Summer and Winter Run Steelhead, Spring and Fall Chinook, Coho Salmon, Sea-Run Cutthroat
North of Kalama, Southwestern, Washington
Take Interstate 5 to Kalama River Road, about 2.5 miles north of Kalama, and follow it up east, up the north side of the river.
All amenities can be found in Woodland or Kalama.
Fishing the Kalama River:
Long a favorite for boat and bank anglers alike, the Kalama is a gem among southwest Washington stream. Easy access via I-5 and Kalama Road certainly doesn’t diminish the popularity of this clear, green river. But popularity means fishing pressure, so there are times when solitude is not an option.

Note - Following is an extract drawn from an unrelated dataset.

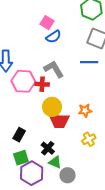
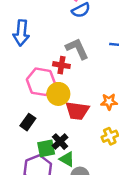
pink hexagon: (23, 81) -> (41, 82), moved
yellow circle: (52, 107) -> (58, 94), moved
green square: (21, 158) -> (46, 148), moved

Salmon and Steelhead provide year-round fishing opportunities. The river produces Steelhead every month of the year, but summer-run fish dominate the catch. May, June, July, and August al offer excellent Steelhead fishing, with catches ranging from 300 to 500 fish during those four months. Anglers fishing from the mouth of Summers Creek downstream to the rivers mouth use egg-clusters, ghost shrimp, crawfish tails, nightcrawlers, spinners, spoons, and the usual steelhead bobbers to catch summer runs. From Summers Creek up to the falls, the Kalama is open to fly-fishing only, and fly rodders do as well on this stretch as the bait and hardware downstream. Even though the Kalama was once considered a top-rate producer of summer and winter steelhead, and even though more smolts are stocked here, winter steelhead has dropped off in the past few years.
As for salmon, the Kalama offers decent Spring Chinook fishing from April to June. Fish from 10-25 pounds make up most of the catch, but now and then the river gives up a big springer in the 30+ range. Back-bouncing or drifting bait here works here, as well as diver and bait rigs or trolling plugs. In the fall anglers catch both chinook and coho, but all adult chinook must be released.